Source data –
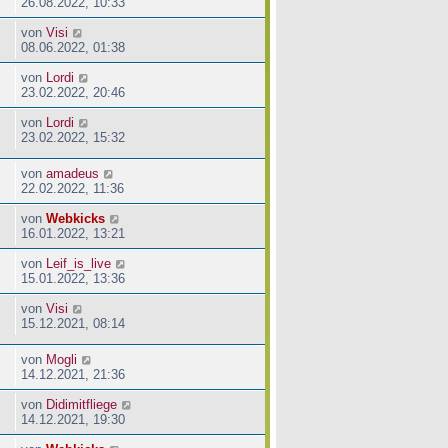
26.08.2022, 10:33
von
Visi
08.06.2022, 01:38
von
Lordi
23.02.2022, 20:46
von
Lordi
23.02.2022, 15:32
von
amadeus
22.02.2022, 11:36
von
Webkicks
16.01.2022, 13:21
von
Leif_is_live
15.01.2022, 13:36
von
Visi
15.12.2021, 08:14
von
Mogli
14.12.2021, 21:36
von
Didimitfliege
14.12.2021, 19:30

Task – This calls for each record above to be set down exactly, with the images skipped.

Result for this exercise –
26.08.2022, 10:33
von
Visi
08.06.2022, 01:38
von
Lordi
23.02.2022, 20:46
von
Lordi
23.02.2022, 15:32
von
amadeus
22.02.2022, 11:36
von
Webkicks
16.01.2022, 13:21
von
Leif_is_live
15.01.2022, 13:36
von
Visi
15.12.2021, 08:14
von
Mogli
14.12.2021, 21:36
von
Didimitfliege
14.12.2021, 19:30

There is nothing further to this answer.